Vocal Fold Immobility after Pediatric Cardiac Operations
Jennifer M. Barr, DNP, Henry A. Milczuk, MD, Irving Shen, MD, Ashok Muralidaran, MD.
Oregon Health & Science University, Portland, OR, USA.
True incidence of vocal fold immobility (VFI) following pediatric cardiac operations is unknown. We aim to identify the incidence of VFI after pediatric cardiac operations where the recurrent laryngeal nerve (RLN) is at high risk for injury.
Beginning November 2014, we identified all pediatric patients undergoing cardiac operations where the RLN is at risk for injury (i.e. Norwood, arterial switch operation, aortic arch operation, coarctation repair, etc.). Isolated patent ductus arteriosus ligation patients were excluded. Routine flexible laryngoscopy was performed before hospital discharge.

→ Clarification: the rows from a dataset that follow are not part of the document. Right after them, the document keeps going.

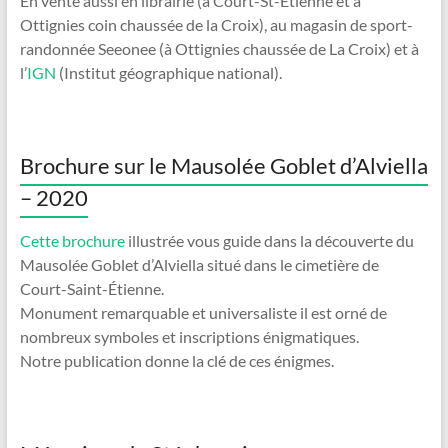
En vente aussi en librairie (à Court-St-Étienne et à
Ottignies coin chaussée de la Croix), au magasin de sport-
randonnée Seeonee (à Ottignies chaussée de La Croix) et à
l’
IGN
(Institut géographique national).
Brochure sur le Mausolée Goblet d’Alviella
– 2020
Cette brochure
illustrée vous guide dans la découverte du
Mausolée Goblet d’Alviella situé dans le cimetière de
Court-Saint-Étienne.
Monument remarquable et universaliste il est orné de
nombreux symboles et inscriptions énigmatiques.
Notre publication donne la clé de ces énigmes.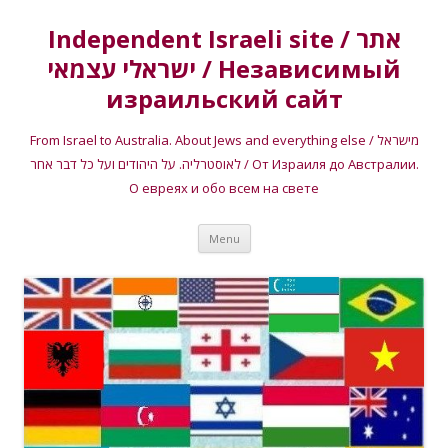
Independent Israeli site / אתר
ישראלי עצמאי / Независимый
израильский сайт
From Israel to Australia. About Jews and everything else / מישראל
לאוסטרליה. על היהודים ועל כל דבר אחר / От Израиля до Австралии.
О евреях и обо всем на свете
Skip
Menu
to
content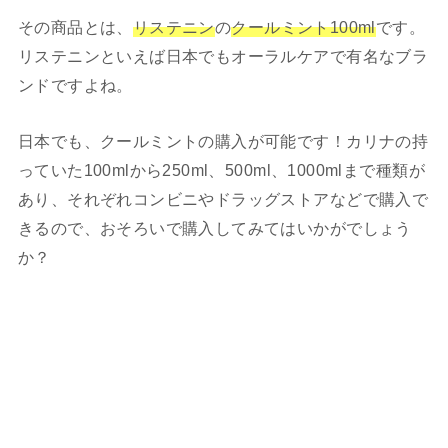
その商品とは、
リステニン
の
クールミント100ml
です。
リステニンといえば日本でもオーラルケアで有名なブラ
ンドですよね。
日本でも、クールミントの購入が可能です！カリナの持
っていた100mlから250ml、500ml、1000mlまで種類が
あり、それぞれコンビニやドラッグストアなどで購入で
きるので、おそろいで購入してみてはいかがでしょう
か？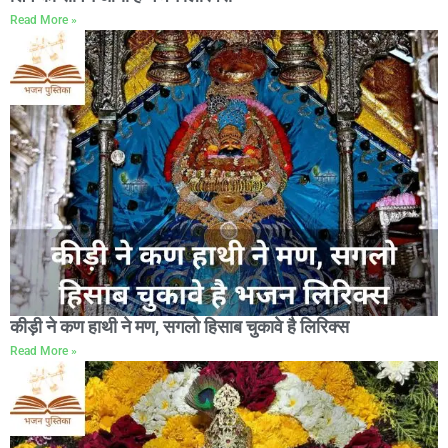
Read More »
कीड़ी ने कण हाथी ने मण, सगलो हिसाब चुकावे है लिरिक्स
Read More »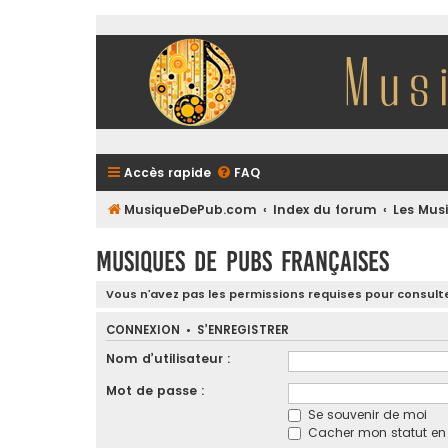
Accès rapide
FAQ
MusiqueDePub.com
Index du forum
Les Mus
Musiques de Pubs Françaises
Vous n’avez pas les permissions requises pour consulte
CONNEXION
•
S’ENREGISTRER
Nom d’utilisateur :
Mot de passe :
Se souvenir de moi
Cacher mon statut en l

Patients with VFI were restudied at 4 to 6 months and again at 1 year if they had persistent VFI.
178 cardiac operations where the RLN was at risk for injury were performed on 176 patients. Fifty five of the 178 (30.8%) procedures resulted in VFI (complete immobility or sluggish movement). Five of 55 (9.0%) patients with VFI were asymptomatic at the time of study. Of the 97 procedures without objective findings of VFI, 12 patients were symptomatic. Thirty two of the 55 patients with VFI were restudied; 24 (71%) regained normal vocal cord function by one-year.
VFI is common after pediatric cardiac operations where the RLN is at risk for injury and clinical symptoms may be unreliable for identification. Vocal fold mobility should be routinely evaluated after cardiac operations where the RLN is at risk for injury. Return of normal vocal fold function is possible but follow-up for over one year is recommended.